Updated October 29, 2020 - 6:29 pm
RENO — Vice President Mike Pence touted favorable economic news and sounded rock-ribbed Republican themes Thursday before a limited and socially distanced rally audience at Reno-Tahoe International Airport, proclaiming that the “American comeback is on” and urging people to get to the polls to vote.
“You know four years ago, all of you believed we could be strong again, you believed we could be prosperous again,” the vice president said as he began his nearly 50-minute remarks. “You said yes to President Donald Trump in 2016. And I know that Nevada is gonna say yes to four more years of President Donald Trump in 2020.”
The vice president made claims opponents and detractors would readily dispute, saying the Trump administration came into office in 2016 to meet a “hollowed-out military” and an economy “struggling to break out of the slowest recovery since the Great Depression.”

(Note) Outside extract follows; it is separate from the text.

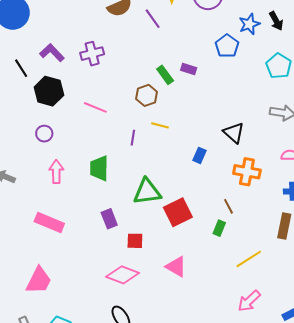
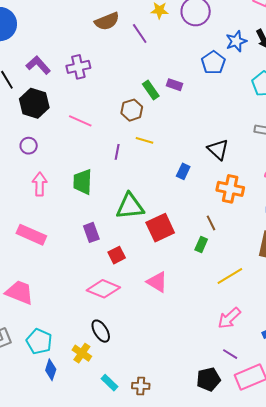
red square: (135, 241) -> (117, 255), turned -30
pink trapezoid: (39, 280) -> (19, 292), turned -96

He touted Republican-backed 2017 tax cuts, renegotiated trade deals, American energy independence and continued economic growth while attacking Democratic nominee Joe Biden’s economic and environmental plans, which he said would kill jobs and hamper growth.
He sounded themes popular with conservatives around gun rights, anti-abortion, religious freedom and conservative judicial appointments while tearing into Biden as a “Trojan Horse for the radical left.”
“I think our economic recovery is on the ballot,” Pence said. “I think law and order are on the ballot.”
Good report, still ways to go
And he focused on figures on economic growth released Thursday by the Commerce Department, which show consumer activity driving a third-quarter rebound in gross domestic product of 33 percent at an annualized pace after a 31 percent plunge in the second quarter.
That figure is still 3.5 percent below pre-pandemic growth rate at the end of 2019, and unemployment remains high at 7.9 percent with 12.6 million Americans still out of work.
The vice president’s appearance came as host site Washoe County confronts record-setting numbers on new daily cases, hospitalizations and overall active cases of COVID-19, with more than 13,000 sickened by the illness and nearly 200 dying from it in the state’s second-most-populous county.
The rally’s organizers held to a contractual agreement with the airport and the event host to abide by the state’s 250-person limit on public gatherings and other social distancing requirements. Attendees were instructed to wear masks and seats were spaced apart.
Washoe County has been on the state’s elevated-risk list for COVID-19 spread for five weeks and plans to revert to a 50-person limit on public gatherings. It registered 293 new COVID-19 cases on Wednesday, the second highest behind Friday’s 350-case record. More than 100 people are currently hospitalized and there are more than 2,100 active cases, also both records.
At the site of Vice President Mike Pence’s rally at Reno Airport later this afternoon. Seats are socially distanced and seating reflects crowd size limit of 250 to comply with state Covid guidance. pic.twitter.com/7IGlOl0HNr
— Bill Dentzer (@DentzerNews) October 29, 2020
Recent rallies by both Pence and President Trump in Nevada and elsewhere, including one Wednesday on the Nevada-Arizona border, continue to draw thousands who gather mostly without masks, and in venues where recommended social distancing is not possible or not practiced. That stands in contrast to campaign activities by Democrat Joe Biden, his running mate Kamala Harris, and their surrogates, including Barack Obama.
Democrats on Thursday decried the Trump-Pence ticket for a holding what Democrats called a “reckless” rally in an area struggling with the pandemic, as well as the campaign’s messaging on the virus that the nation is “rounding the corner” on containing it. At a briefing Wednesday, Gov. Steve Sisolak called that message “lies.”
Pence, referring repeatedly to the “China virus,” told the Reno crowd: “We are just weeks away from having millions of doses of the first coronavirus vaccine in the world.” Vaccine developers and health officials are looking at possible initial distribution of a vaccine to high-risk Americans in late December or January.
“When Joe Biden says we’re in a for a long dark winter, President Trump says the best is yet to come.